Leo chuckles and I look up at him and raise my shoulders back up that inch, and I bark that NO right out. “That’s NOT funny!”
That makes Leo stop laughing fast. Sam smiles and gives me a little thumbs-up and nods for me to keep on, so I look back at Dad and say, “And I’ve been visiting Parker.”
Deep creases wrinkle across his forehead, and I know what he’s saying. He’s saying that seeing Parker will only make it harder.
“And on Monday they’re transferring him to another humane society an hour from here and . . .” I try to say and he won’t have my shoulder and I won’t have his and I know you said no but I think we should adopt him anyway, but I think if I keep talking I’ll start crying, so I stop.

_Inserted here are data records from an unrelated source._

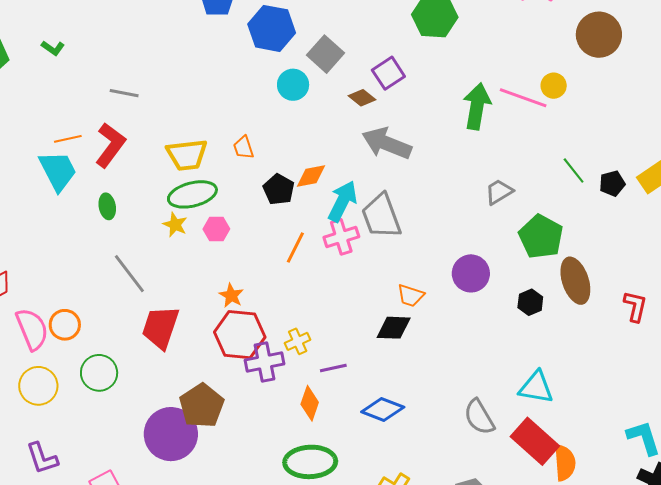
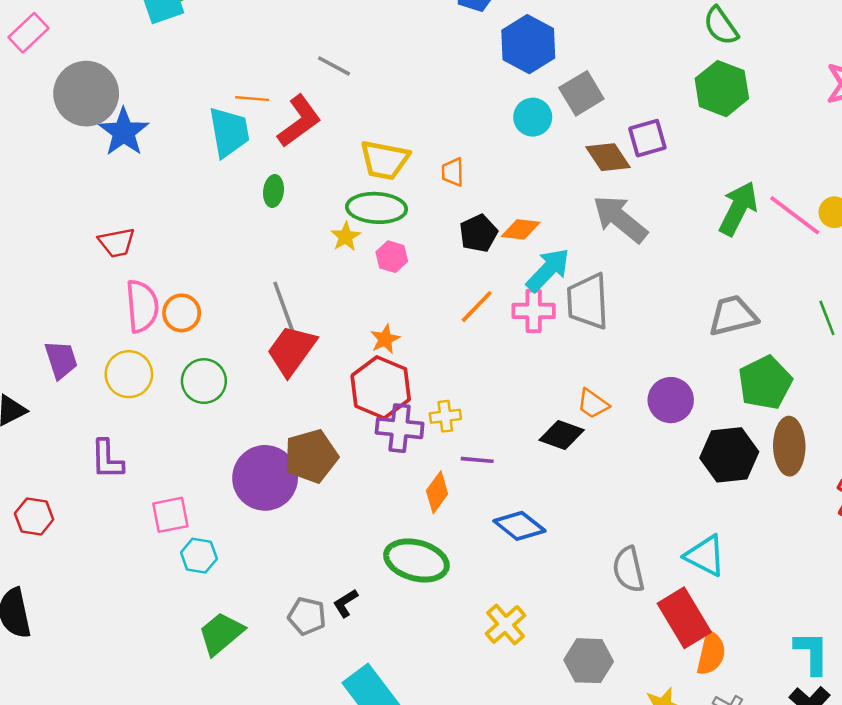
brown diamond: (362, 98) -> (608, 157), size x1.4
gray trapezoid: (499, 192) -> (733, 316), size x1.4
gray line: (129, 274) -> (284, 308), moved
black hexagon: (530, 302) -> (729, 455), size x1.8

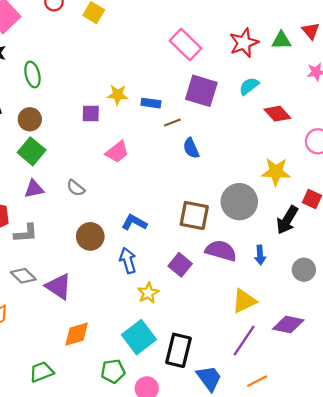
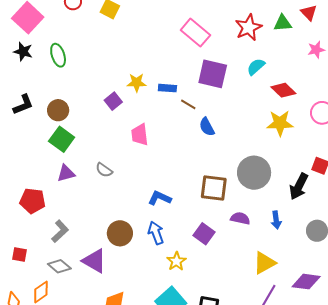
green ellipse: (32, 74) -> (58, 55), moved
purple square: (91, 113) -> (113, 101), turned -36
brown line: (172, 122) -> (188, 104), turned 56
pink trapezoid: (117, 152) -> (140, 135), turned 125
yellow star: (276, 172) -> (280, 123), moved
gray L-shape: (26, 233) -> (60, 231), moved, turned -35
brown circle: (90, 236) -> (120, 233), moved
purple semicircle: (221, 251) -> (240, 218), size x0.7
gray diamond: (23, 276) -> (59, 266), moved

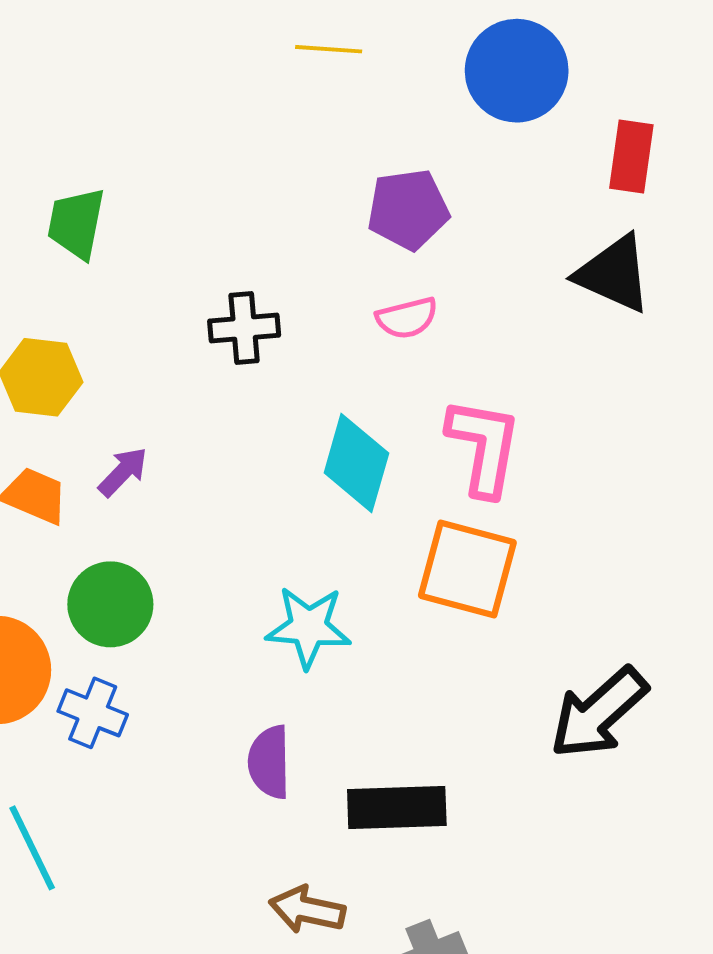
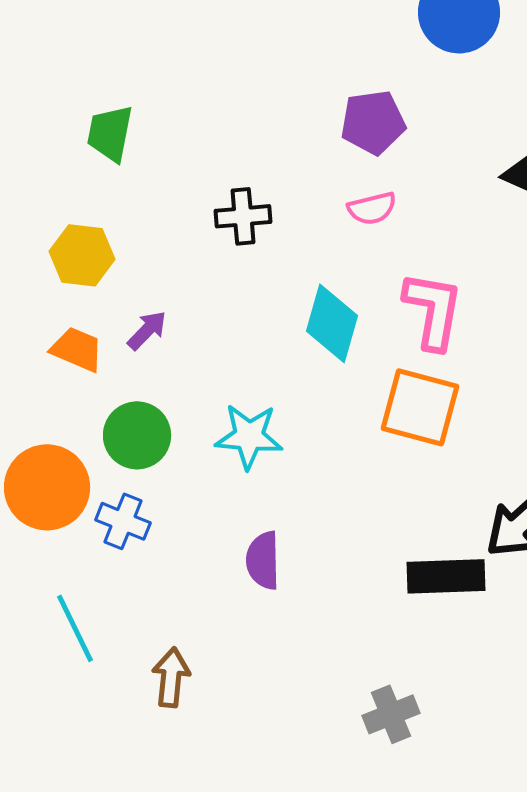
cyan star: (308, 627) -> (249, 436), moved
black rectangle: (397, 807) -> (446, 576), moved
brown arrow: (307, 910) -> (171, 677), moved, turned 84

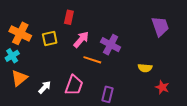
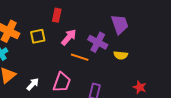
purple trapezoid: (160, 26) -> (120, 24), moved
yellow semicircle: (145, 68) -> (121, 55), moved
red star: (162, 87) -> (140, 87), moved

Now it’s my turn to wait and watch as Dad rubs the folds on his forehead and sighs deep out of his nose.
“I wish you’d told me” is all he says. Then he takes a big breath and adds, “About all of it.”

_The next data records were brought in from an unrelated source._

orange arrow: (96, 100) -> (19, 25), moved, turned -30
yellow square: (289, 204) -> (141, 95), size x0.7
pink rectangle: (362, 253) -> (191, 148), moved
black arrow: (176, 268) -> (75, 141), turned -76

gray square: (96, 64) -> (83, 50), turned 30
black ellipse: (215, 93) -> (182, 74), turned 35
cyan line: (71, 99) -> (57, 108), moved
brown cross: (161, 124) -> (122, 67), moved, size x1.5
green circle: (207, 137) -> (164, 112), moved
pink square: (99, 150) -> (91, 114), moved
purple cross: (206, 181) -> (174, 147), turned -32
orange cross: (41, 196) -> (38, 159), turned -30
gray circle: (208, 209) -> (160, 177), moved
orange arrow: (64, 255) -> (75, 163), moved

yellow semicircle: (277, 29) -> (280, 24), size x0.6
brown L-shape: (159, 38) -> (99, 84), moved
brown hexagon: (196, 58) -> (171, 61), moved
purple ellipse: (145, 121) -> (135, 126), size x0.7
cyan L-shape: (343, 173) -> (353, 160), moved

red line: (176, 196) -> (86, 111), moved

And even if I could think of what to say next, and say it without crying, I would be cut off by the static blast on Dad’s radio. Long strings of numbers and letters and codes and things I don’t understand crackle through, and Dad holds up his finger—shhhh—and presses his ear toward his radio.
Sam moves fast, opening the big garage doors and calling out the engine numbers. Dad shoos The 7 out the door. They all move quick and shout, “Bye,” as the big door slams behind them. Then he sounds the alarm and I hear it scream through Northfield, sing down Division Street, and echo off the brick buildings.
I know the plan. The plan is that I throw my bag back over my shoulders, push open the big door, step over the spot where I was left eleven years ago, walk to Grandma’s apartment, and wait with her until we hear from Dad. But as soon as I step outside, I hear the static voice on the radio.
“212 Third Street.”
I know where that is because the humane society is 210 Third Street. And the voice crackles and spits and they sound the alarm again and I know this isn’t just a cat up a tree or a contained trash can flame from a scared kid. And I know what my dad says about fires. They spread fast.
The siren wails, warning the town and calling the EMTs and volunteers to help, and my dad calls out, “Go to Grandma’s!” and presses on the gas of the fire engine and whizzes past me, lights flashing.
I rub my great-grandpa Olson’s dog tags beneath my shirt and think about rubbing Parker’s fur behind his ears, and for the third time today, I run. I run right away from the plan and in the opposite direction of Grandma’s apartment, and I do what Dad told me never to do. I run right toward the fire.